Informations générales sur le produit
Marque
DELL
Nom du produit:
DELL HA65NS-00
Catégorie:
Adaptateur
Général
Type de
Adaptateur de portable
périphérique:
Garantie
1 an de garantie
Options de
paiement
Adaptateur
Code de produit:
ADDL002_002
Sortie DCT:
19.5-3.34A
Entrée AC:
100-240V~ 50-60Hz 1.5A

· · · ·

§ Problem description
Using the data above, return each line that includes the word "produit".

§ Your solution
Informations générales sur le produit
Nom du produit:
Code de produit:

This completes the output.